Work task:
Show every line in the material below in which the string "область" appears.

Excerpted records:
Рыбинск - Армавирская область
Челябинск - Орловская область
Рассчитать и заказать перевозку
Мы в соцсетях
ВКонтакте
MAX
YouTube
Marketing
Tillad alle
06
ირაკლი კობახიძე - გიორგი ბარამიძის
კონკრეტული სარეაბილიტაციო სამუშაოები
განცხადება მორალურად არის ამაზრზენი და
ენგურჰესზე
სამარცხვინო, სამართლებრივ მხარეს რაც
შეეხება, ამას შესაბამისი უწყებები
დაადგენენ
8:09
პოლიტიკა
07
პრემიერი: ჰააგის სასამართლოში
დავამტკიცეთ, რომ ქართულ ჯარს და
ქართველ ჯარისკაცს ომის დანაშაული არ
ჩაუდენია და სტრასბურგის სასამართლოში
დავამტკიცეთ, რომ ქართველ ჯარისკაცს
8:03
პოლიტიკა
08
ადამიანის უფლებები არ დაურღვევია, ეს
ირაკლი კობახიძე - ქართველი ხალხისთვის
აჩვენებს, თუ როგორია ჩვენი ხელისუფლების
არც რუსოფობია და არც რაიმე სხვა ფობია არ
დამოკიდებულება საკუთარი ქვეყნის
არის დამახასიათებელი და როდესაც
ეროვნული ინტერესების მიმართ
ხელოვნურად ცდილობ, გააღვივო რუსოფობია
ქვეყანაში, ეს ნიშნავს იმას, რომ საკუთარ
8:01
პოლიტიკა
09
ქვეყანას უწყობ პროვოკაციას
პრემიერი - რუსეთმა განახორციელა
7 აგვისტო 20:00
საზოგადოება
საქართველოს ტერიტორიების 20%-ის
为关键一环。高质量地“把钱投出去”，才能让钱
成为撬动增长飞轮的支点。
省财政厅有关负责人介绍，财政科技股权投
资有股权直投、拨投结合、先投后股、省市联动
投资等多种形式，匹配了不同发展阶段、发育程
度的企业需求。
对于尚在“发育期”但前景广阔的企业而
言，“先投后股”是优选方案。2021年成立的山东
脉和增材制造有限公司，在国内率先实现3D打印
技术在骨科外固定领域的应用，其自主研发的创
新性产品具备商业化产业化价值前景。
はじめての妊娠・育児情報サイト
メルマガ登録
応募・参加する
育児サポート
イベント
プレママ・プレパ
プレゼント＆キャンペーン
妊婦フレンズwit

Expected output:
Рыбинск - Армавирская область
Челябинск - Орловская область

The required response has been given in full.